§ Dataset:

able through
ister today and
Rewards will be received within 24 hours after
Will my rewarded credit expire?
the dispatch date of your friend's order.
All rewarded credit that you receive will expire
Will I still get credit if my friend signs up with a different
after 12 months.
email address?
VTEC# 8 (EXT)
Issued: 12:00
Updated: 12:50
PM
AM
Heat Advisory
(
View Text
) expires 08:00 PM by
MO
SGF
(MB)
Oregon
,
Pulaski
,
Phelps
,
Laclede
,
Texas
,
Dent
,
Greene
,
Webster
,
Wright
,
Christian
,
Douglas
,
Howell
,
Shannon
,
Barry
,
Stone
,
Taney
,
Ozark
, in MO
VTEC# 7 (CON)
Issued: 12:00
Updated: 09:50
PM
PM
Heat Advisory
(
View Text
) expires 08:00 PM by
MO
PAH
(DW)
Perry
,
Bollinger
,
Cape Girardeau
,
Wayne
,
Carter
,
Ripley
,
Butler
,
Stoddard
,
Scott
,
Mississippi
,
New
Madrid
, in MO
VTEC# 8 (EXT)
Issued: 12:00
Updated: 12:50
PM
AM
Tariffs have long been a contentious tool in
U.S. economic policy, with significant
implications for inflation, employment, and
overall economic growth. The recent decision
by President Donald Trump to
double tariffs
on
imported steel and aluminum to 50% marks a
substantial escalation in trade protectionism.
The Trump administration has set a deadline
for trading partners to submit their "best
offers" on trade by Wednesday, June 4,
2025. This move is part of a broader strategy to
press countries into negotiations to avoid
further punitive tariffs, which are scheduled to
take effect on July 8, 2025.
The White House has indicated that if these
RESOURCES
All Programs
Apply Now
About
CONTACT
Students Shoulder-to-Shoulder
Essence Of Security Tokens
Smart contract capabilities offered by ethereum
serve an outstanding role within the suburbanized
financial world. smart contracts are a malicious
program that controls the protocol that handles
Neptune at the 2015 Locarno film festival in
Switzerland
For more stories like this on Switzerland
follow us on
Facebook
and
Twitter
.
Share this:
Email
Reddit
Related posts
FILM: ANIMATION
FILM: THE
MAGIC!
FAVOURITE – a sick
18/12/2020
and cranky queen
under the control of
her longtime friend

§ Problem: Reproduce the listing verbatim.

§ Result:
able through
ister today and
Rewards will be received within 24 hours after
Will my rewarded credit expire?
the dispatch date of your friend's order.
All rewarded credit that you receive will expire
Will I still get credit if my friend signs up with a different
after 12 months.
email address?
VTEC# 8 (EXT)
Issued: 12:00
Updated: 12:50
PM
AM
Heat Advisory
(
View Text
) expires 08:00 PM by
MO
SGF
(MB)
Oregon
,
Pulaski
,
Phelps
,
Laclede
,
Texas
,
Dent
,
Greene
,
Webster
,
Wright
,
Christian
,
Douglas
,
Howell
,
Shannon
,
Barry
,
Stone
,
Taney
,
Ozark
, in MO
VTEC# 7 (CON)
Issued: 12:00
Updated: 09:50
PM
PM
Heat Advisory
(
View Text
) expires 08:00 PM by
MO
PAH
(DW)
Perry
,
Bollinger
,
Cape Girardeau
,
Wayne
,
Carter
,
Ripley
,
Butler
,
Stoddard
,
Scott
,
Mississippi
,
New
Madrid
, in MO
VTEC# 8 (EXT)
Issued: 12:00
Updated: 12:50
PM
AM
Tariffs have long been a contentious tool in
U.S. economic policy, with significant
implications for inflation, employment, and
overall economic growth. The recent decision
by President Donald Trump to
double tariffs
on
imported steel and aluminum to 50% marks a
substantial escalation in trade protectionism.
The Trump administration has set a deadline
for trading partners to submit their "best
offers" on trade by Wednesday, June 4,
2025. This move is part of a broader strategy to
press countries into negotiations to avoid
further punitive tariffs, which are scheduled to
take effect on July 8, 2025.
The White House has indicated that if these
RESOURCES
All Programs
Apply Now
About
CONTACT
Students Shoulder-to-Shoulder
Essence Of Security Tokens
Smart contract capabilities offered by ethereum
serve an outstanding role within the suburbanized
financial world. smart contracts are a malicious
program that controls the protocol that handles
Neptune at the 2015 Locarno film festival in
Switzerland
For more stories like this on Switzerland
follow us on
Facebook
and
Twitter
.
Share this:
Email
Reddit
Related posts
FILM: ANIMATION
FILM: THE
MAGIC!
FAVOURITE – a sick
18/12/2020
and cranky queen
under the control of
her longtime friend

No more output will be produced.